Launch of government-only storage facilities and the potential for significant cost savings could prove as strong a pull as OMB directives, officials say.

The government's transition to cloud computing is likely to be spurred as much by private sector security advances and budgetary pressure as it is by Office of Management and Budget dictates, government information technology leaders said Wednesday.

Amazon's Aug. 16 launch of a government-only cloud could mark a major turning point in agencies' willingness to store their data and services in privately owned computer clouds, NASA Chief Information Officer Linda Cureton said during a Fedscoop conference on saving money through information technology.

Amazon's GovCloud employs only U.S. citizens and is compliant with several strict government regulations on handling sensitive data such as weapons information. Agencies that store such information previously had to house it in their own data centers or in federally managed clouds.

Other IT providers are likely to follow quickly in Amazon's footsteps, Cureton said, raising competition and lowering the price of storage.

"I'm sure now it's going to be boom, boom, boom," she said. "Our processes at even evolving strategy are too slow right now for what industry is doing . . . We can't move that fast. We have to lean forward and anticipate what industry is going to be doing.

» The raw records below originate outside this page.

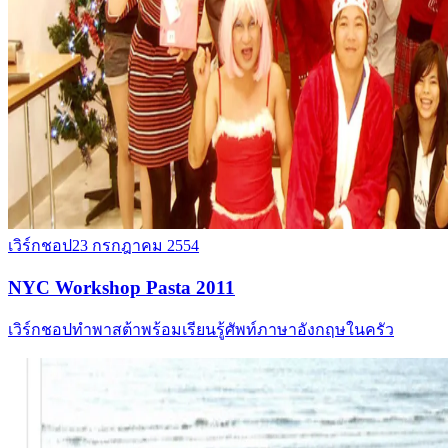
เวิร์กชอป
23 กรกฎาคม 2554
NYC Workshop Pasta 2011
เวิร์กชอปทำพาสต้าพร้อมเรียนรู้ศัพท์ภาษาอังกฤษในครัว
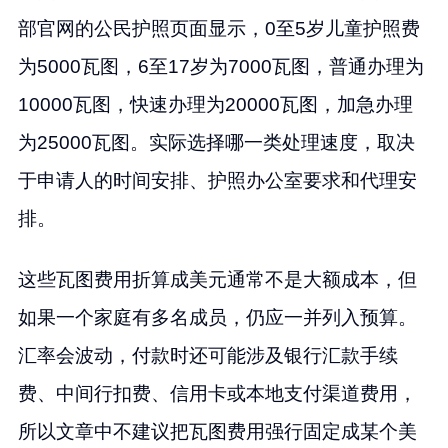
部官网的公民护照页面显示，0至5岁儿童护照费
为5000瓦图，6至17岁为7000瓦图，普通办理为
10000瓦图，快速办理为20000瓦图，加急办理
为25000瓦图。实际选择哪一类处理速度，取决
于申请人的时间安排、护照办公室要求和代理安
排。
这些瓦图费用折算成美元通常不是大额成本，但
如果一个家庭有多名成员，仍应一并列入预算。
汇率会波动，付款时还可能涉及银行汇款手续
费、中间行扣费、信用卡或本地支付渠道费用，
所以文章中不建议把瓦图费用强行固定成某个美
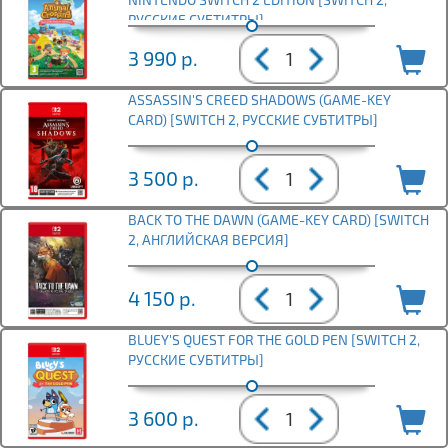
РУССКИЕ СУБТИТРЫ]
3 990
р.
ASSASSIN'S CREED SHADOWS (GAME-KEY
CARD) [SWITCH 2, РУССКИЕ СУБТИТРЫ]
3 500
р.
BACK TO THE DAWN (GAME-KEY CARD) [SWITCH
2, АНГЛИЙСКАЯ ВЕРСИЯ]
4 150
р.
BLUEY'S QUEST FOR THE GOLD PEN [SWITCH 2,
РУССКИЕ СУБТИТРЫ]
3 600
р.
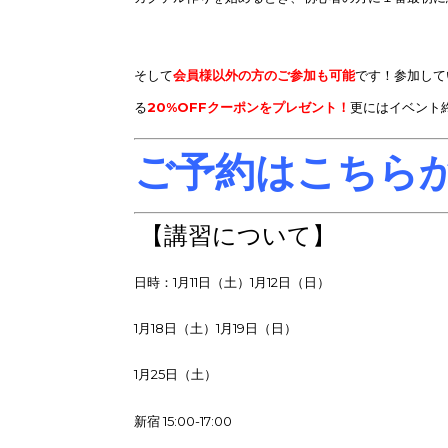
そして
会員様以外の方のご参加も可能
です！参加して
る
20%OFFクーポンをプレゼント！
更にはイベント
ご予約はこちら
【講習について】
日時：1月11日（土）1月12日（日）
1月18日（土）1月19日（日）
1月25日（土）
新宿 15:00-17:00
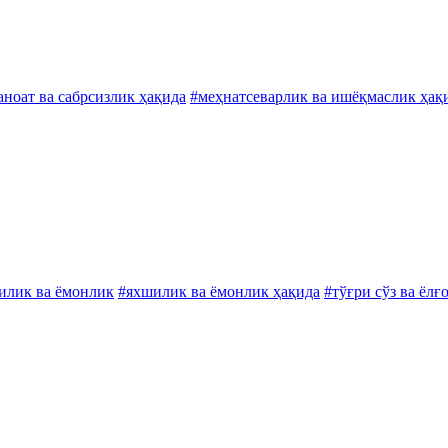
аноат ва сабрсизлик ҳақида
#меҳнатсеварлик ва ишёқмаслик ҳақ
илик ва ёмонлик
#яхшилик ва ёмонлик ҳақида
#тўғри сўз ва ёл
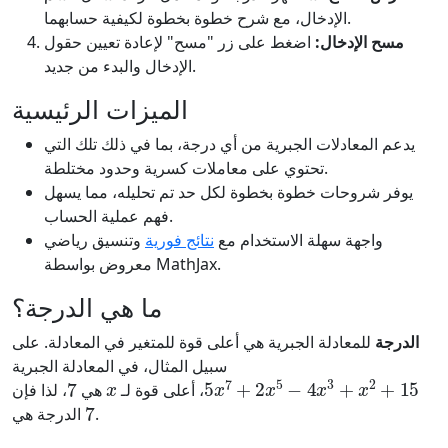
الإدخال، مع شرح خطوة بخطوة لكيفية حسابهما.
مسح الإدخال:
اضغط على زر "مسح" لإعادة تعيين حقول
الإدخال والبدء من جديد.
الميزات الرئيسية
يدعم المعادلات الجبرية من أي درجة، بما في ذلك تلك التي
تحتوي على معاملات كسرية وحدود مختلطة.
يوفر شروحات خطوة بخطوة لكل حد تم تحليله، مما يسهل
فهم عملية الحساب.
واجهة سهلة الاستخدام مع
نتائج فورية
وتنسيق رياضي
معروض بواسطة MathJax.
ما هي الدرجة؟
الدرجة
للمعادلة الجبرية هي أعلى قوة للمتغير في المعادلة. على
سبيل المثال، في المعادلة الجبرية
7
x
5
x
7
+
2
x
5
−
4
x
3
+
x
2
+
15
، أعلى قوة لـ
هي
، لذا فإن
7
.
الدرجة هي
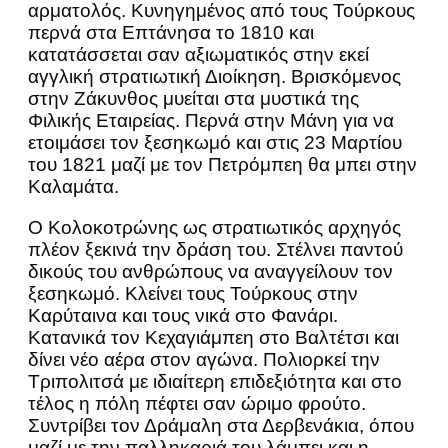
αρματολός. Κυνηγημένος από τους Τούρκους
περνά στα Επτάνησα το 1810 και
κατατάσσεται σαν αξιωματικός στην εκεί
αγγλική στρατιωτική Διοίκηση. Βρισκόμενος
στην Ζάκυνθος μυείται στα μυστικά της
Φιλικής Εταιρείας. Περνά στην Μάνη για να
ετοιμάσει τον ξεσηκωμό και στις 23 Μαρτίου
του 1821 μαζί με τον Πετρόμπεη θα μπει στην
Καλαμάτα.
Ο Κολοκοτρώνης ως στρατιωτικός αρχηγός
πλέον ξεκινά την δράση του. Στέλνει παντού
δικούς του ανθρώπους να αναγγείλουν τον
ξεσηκωμό. Κλείνει τους Τούρκους στην
Καρύταινα και τους νικά στο Φανάρι.
Κατανικά τον Κεχαγιάμπεη στο Βαλτέτσι και
δίνει νέο αέρα στον αγώνα. Πολιορκεί την
Τριπολιτσά με ιδιαίτερη επιδεξιότητα και στο
τέλος η πόλη πέφτει σαν ώριμο φρούτο.
Συντρίβει τον Δράμαλη στα Δερβενάκια, όπου
μαζί με την παλληκαριά του λάμπει και η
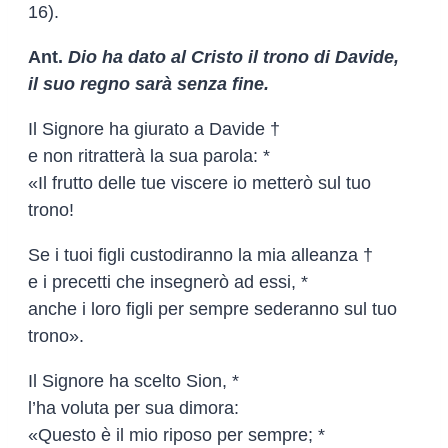
16).
Ant.
Dio ha dato al Cristo il trono di Davide,
il suo regno sarà senza fine.
Il Signore ha giurato a Davide †
e non ritratterà la sua parola: *
«Il frutto delle tue viscere io metterò sul tuo
trono!
Se i tuoi figli custodiranno la mia alleanza †
e i precetti che insegnerò ad essi, *
anche i loro figli per sempre sederanno sul tuo
trono».
Il Signore ha scelto Sion, *
l’ha voluta per sua dimora:
«Questo è il mio riposo per sempre; *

And it's going to be much cheaper to get commercial services than to provision our own."

Computer clouds essentially are large banks of off-site servers that can operate much closer to full capacity than standard servers by rapidly repacking data as one customer surges in use and another dips. Customers pay for cloud data storage based on use rather than according to a set fee, as they would for electricity or another utility.

The Obama administration has pledged to move about one quarter of its $80 billion IT portfolio to public, private or hybrid computer clouds by 2015 at an estimated savings of about $5 billion annually.

OMB has released a list of more than 100 services that agencies are in the process of moving to the cloud. Critics, however, have said the list largely represents low-hanging fruit such as public websites and agency email systems. Moving complex items will be more difficult and agencies face much more pushback from IT managers and others who are worried about compromising security, they added.

When the General Services Administration moved its main Web page USA.gov and Gobierno USA.gov, the site's Spanish language twin, to the cloud, it was more of a financial necessity than an IT innovation, said Martha Dorris, deputy associate administrator of GSA's Office of Citizen Services.

"We were basically in a corner," she said. "We had not gotten new infrastructure funding for USA.gov or Gobierno in years and years. Our service level was degrading. Our content management system was having to be rebooted every night. We were really sweating bullets. We had nowhere to go."

By moving those sites to the cloud, GSA was able to save $1.7 million annually, Dorris said. This freed up money to invest in new programs, including a government search function that corrects for the often clunky tools on agency sites and could aid citizens who don't know which branch of government is responsible for a particular service.

"We created a whole new center for new media and citizen engagement out of the savings we accrued [from the cloud transition]," she said. "It wasn't easy and there were a lot of cultural issues, but it definitely gave us an escape route."